• What is needed: From the line containing "Identify the location of Vinyl." through the last line of the records, print every line exactly and nothing more.
** Task input follows **
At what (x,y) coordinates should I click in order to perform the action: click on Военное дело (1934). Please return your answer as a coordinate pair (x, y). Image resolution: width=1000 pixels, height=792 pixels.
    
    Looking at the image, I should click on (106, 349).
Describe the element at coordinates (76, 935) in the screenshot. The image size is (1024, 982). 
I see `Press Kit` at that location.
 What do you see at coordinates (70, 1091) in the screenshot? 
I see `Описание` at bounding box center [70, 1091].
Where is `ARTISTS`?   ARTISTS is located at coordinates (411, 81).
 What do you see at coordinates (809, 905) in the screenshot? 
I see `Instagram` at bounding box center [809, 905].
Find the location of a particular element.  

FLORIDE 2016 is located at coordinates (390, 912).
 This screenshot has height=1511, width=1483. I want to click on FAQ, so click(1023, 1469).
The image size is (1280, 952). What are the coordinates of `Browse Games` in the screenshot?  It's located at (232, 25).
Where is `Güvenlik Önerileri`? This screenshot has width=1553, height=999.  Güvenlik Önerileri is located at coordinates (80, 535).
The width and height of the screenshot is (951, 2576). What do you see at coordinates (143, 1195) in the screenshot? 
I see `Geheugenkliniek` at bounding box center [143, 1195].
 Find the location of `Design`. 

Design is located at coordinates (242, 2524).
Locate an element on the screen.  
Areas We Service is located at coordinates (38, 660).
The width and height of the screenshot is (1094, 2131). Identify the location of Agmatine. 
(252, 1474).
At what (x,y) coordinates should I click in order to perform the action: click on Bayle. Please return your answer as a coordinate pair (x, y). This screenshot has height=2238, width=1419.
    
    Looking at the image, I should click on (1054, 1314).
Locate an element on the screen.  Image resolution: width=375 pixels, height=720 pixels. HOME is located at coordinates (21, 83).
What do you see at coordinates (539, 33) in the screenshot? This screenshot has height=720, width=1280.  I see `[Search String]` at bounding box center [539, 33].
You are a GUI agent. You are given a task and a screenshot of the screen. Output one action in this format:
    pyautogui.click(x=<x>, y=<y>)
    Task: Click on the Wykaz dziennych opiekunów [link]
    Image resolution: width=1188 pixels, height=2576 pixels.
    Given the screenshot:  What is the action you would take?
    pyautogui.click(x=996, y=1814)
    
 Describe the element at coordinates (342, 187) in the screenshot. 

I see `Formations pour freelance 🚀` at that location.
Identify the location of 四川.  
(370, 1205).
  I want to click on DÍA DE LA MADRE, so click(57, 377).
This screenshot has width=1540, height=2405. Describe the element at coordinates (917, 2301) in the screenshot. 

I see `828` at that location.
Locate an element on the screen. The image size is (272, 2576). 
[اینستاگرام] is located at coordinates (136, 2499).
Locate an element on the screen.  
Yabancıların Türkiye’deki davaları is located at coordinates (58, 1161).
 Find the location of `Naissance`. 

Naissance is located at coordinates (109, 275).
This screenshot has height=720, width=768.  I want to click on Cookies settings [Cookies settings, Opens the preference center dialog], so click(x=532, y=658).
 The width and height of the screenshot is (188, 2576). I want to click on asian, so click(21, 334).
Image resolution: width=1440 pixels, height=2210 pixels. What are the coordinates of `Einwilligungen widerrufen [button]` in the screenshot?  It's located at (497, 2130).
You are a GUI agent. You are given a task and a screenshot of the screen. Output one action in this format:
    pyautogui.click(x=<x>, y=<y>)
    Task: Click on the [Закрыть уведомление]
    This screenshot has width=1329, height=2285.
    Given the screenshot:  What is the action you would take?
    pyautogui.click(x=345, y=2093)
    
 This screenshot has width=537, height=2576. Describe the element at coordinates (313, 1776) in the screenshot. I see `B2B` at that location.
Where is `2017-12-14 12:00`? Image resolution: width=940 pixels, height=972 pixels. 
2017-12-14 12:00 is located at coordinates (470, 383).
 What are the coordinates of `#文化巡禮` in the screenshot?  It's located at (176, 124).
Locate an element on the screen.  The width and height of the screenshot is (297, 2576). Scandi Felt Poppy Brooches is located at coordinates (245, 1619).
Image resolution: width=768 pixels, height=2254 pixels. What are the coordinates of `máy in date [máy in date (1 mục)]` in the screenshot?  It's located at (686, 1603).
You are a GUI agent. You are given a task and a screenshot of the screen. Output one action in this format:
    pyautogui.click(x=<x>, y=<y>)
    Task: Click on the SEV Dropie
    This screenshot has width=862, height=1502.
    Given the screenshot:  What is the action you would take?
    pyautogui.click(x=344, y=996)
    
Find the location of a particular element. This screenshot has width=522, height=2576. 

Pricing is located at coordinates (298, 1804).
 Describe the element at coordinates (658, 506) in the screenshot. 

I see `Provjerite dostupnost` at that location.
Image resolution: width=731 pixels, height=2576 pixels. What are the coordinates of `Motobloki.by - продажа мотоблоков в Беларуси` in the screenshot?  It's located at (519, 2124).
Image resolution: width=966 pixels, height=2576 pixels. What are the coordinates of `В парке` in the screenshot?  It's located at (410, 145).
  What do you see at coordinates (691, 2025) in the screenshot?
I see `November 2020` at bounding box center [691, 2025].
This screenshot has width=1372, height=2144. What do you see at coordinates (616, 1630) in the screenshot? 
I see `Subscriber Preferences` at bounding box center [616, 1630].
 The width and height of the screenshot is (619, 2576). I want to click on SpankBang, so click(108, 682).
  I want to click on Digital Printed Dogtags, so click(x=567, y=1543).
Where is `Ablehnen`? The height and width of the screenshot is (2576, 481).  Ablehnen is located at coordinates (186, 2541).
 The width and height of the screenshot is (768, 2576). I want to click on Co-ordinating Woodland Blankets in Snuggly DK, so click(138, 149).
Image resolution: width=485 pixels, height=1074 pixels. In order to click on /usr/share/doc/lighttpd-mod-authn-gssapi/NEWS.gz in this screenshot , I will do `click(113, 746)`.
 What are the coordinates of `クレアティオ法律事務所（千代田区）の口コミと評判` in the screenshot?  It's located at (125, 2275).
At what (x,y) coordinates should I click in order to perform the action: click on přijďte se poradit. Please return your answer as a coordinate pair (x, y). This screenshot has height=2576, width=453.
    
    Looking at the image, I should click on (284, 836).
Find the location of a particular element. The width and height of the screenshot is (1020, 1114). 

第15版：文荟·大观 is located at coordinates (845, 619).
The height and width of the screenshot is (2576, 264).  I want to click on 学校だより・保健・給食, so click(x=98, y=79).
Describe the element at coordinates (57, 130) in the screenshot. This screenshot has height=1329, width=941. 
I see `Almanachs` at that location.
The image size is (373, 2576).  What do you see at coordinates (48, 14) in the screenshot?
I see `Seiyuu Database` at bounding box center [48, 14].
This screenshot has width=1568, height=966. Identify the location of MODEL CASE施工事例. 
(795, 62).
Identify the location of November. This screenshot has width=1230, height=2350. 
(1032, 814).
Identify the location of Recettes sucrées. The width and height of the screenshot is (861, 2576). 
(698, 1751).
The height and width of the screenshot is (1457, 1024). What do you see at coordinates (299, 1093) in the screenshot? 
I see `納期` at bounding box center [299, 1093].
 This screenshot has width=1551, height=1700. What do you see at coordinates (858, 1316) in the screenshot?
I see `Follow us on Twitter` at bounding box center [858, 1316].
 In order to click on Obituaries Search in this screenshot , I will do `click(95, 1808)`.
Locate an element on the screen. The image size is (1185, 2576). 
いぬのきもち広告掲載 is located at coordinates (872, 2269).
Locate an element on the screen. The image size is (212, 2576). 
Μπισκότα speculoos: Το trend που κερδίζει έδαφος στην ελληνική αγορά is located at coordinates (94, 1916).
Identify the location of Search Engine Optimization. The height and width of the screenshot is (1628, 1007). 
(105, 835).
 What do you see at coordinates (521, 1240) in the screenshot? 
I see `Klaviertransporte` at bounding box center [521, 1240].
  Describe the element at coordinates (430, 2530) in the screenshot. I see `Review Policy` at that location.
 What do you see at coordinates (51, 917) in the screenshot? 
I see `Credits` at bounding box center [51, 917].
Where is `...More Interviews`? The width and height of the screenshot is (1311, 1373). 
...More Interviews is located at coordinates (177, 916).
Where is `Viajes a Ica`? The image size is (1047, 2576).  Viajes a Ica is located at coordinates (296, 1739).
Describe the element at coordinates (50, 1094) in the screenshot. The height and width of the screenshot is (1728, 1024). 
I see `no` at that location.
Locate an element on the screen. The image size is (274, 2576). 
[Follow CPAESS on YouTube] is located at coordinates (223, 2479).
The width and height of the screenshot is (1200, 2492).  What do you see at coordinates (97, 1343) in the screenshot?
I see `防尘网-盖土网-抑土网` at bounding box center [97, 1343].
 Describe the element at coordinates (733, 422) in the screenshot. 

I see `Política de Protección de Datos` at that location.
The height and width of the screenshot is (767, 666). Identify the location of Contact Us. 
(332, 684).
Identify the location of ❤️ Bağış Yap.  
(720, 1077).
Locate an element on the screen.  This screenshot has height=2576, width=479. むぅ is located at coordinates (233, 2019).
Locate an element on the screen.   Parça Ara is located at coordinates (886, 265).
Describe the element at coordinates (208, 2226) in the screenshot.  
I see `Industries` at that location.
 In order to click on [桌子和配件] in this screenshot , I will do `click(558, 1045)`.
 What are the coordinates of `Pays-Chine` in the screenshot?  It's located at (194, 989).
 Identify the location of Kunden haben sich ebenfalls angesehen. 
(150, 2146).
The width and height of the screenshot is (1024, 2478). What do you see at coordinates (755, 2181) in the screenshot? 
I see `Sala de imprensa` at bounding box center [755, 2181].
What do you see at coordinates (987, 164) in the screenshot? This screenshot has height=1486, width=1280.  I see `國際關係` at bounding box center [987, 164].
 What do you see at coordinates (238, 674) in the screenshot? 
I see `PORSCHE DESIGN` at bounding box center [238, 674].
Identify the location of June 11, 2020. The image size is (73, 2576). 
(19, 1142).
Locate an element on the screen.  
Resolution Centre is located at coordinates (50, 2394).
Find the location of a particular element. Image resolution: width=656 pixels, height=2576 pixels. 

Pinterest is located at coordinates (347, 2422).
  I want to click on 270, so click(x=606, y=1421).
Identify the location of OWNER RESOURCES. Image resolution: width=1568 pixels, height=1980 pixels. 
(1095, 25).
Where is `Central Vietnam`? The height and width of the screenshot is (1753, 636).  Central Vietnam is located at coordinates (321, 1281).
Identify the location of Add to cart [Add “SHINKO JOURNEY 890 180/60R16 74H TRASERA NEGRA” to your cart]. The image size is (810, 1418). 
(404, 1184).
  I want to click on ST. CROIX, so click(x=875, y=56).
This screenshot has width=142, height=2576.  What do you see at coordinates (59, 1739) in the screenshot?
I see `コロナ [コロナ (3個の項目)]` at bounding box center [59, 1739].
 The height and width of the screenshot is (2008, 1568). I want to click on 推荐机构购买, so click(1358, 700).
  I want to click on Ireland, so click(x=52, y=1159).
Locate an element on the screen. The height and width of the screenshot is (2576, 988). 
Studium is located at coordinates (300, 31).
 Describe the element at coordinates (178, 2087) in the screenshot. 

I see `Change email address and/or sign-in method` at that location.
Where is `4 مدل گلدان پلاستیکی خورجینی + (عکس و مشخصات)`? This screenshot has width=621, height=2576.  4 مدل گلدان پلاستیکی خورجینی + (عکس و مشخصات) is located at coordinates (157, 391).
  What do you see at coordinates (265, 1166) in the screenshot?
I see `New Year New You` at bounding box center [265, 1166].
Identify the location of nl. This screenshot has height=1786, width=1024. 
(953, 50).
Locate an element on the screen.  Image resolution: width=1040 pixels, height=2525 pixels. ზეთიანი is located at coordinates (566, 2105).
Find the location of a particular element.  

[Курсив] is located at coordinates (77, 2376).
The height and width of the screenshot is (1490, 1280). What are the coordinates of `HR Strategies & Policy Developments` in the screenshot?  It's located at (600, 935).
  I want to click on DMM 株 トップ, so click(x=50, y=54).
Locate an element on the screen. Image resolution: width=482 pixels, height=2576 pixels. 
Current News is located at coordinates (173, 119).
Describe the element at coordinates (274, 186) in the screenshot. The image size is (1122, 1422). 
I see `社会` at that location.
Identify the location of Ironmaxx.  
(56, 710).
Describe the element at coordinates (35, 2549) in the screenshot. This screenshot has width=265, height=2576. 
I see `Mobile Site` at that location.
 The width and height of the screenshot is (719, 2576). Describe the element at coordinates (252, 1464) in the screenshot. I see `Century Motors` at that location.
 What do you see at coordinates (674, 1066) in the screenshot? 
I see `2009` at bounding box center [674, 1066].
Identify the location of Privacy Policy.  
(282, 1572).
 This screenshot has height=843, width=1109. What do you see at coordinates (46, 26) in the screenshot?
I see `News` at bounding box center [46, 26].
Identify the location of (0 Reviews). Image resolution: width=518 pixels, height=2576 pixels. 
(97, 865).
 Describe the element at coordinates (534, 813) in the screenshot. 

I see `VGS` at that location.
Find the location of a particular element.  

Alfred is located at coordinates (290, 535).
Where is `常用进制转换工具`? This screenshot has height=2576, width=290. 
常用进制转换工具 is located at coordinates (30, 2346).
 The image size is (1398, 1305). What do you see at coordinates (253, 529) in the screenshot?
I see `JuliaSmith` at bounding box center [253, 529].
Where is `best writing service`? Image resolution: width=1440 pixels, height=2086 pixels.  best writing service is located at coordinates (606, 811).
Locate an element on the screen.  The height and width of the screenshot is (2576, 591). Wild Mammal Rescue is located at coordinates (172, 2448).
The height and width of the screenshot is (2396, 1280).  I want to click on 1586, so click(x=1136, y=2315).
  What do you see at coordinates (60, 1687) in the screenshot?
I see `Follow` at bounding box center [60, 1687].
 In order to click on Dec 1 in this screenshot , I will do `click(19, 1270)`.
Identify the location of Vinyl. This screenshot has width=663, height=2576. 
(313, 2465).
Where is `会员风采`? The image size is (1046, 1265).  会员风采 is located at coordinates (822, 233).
** End of Task input **
• The completed task:
Identify the location of Vinyl. This screenshot has width=663, height=2576. 
(313, 2465).
Where is `会员风采`? The image size is (1046, 1265).  会员风采 is located at coordinates (822, 233).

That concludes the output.